The buyers were announced as Texans Joe McDermott and John Adger, but eventually they were joined in the ownership by John Connally, the former governor of Texas; Ken Schnitzer, another Texan, and Fred Schneider, a partner in the New Orleans Saints. Ray Bell said that Bell Bloodstock still owns 20% of Barberstown.

In the Burke, then, the Texans collected $7,500 for fourth place, minus the 20% for the Bells. Winning would have brought a $78,500 purse, but if the Bells had gotten their $600,000, the Texans would have wound up with a loss of $521,500 for the day.

"When the Texas guys found out, at the last minute, that the Burke had been made a Grade I, they didn't even want the horse running," Ray Bell said. "When we heard that they might scratch him, we insisted that they let him run.

"But then they acted like they might not pay us the $600,000 if he won."

Bell watched the Burke from the company box near the finish line.
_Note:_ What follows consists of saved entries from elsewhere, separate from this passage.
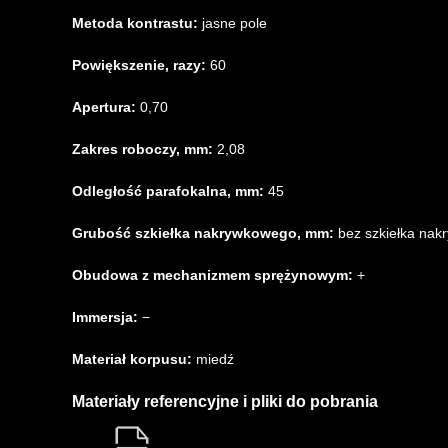
Metoda kontrastu:
jasne pole
Powiększenie, razy:
60
Apertura:
0,70
Zakres roboczy, mm:
2,08
Odległość parafokalna, mm:
45
Grubość szkiełka nakrywkowego, mm:
bez szkiełka na
Obudowa z mechanizmem sprężynowym:
+
Immersja:
−
Materiał korpusu:
miedź
Materiały referencyjne i pliki do pobrania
Some of the Texans, including Adger, were in the Santa Anita Turf Club. "They're easy to find up there," Bell said. "They're the guys with the six-shooters."

Contacted at his Houston office this week, Adger seemed surprised that Bell had gone public with the Barberstown arrangement.

"If Ray Bell wants to be crazy enough to talk about his business, that's fine," Adger said. "But I have no comment about our deal with the Bells. I'll talk about the horse, but not the deal."

Apparently caught in the middle of this is John Gosden, who was named trainer of Barberstown by the Texas group when the horse returned to training this year. Tom Bell's son, whose name also is Ray, trained Barberstown before Gosden.

Under Gosden, Barberstown won an allowance race at Del Mar and the Del Mar Invitational Handicap--a Grade II--before his start in the Burke. Other than the Burke, Barberstown's only Grade I race since the Bells sold him was the Century Handicap at Hollywood Park in 1984, when he finished 11th.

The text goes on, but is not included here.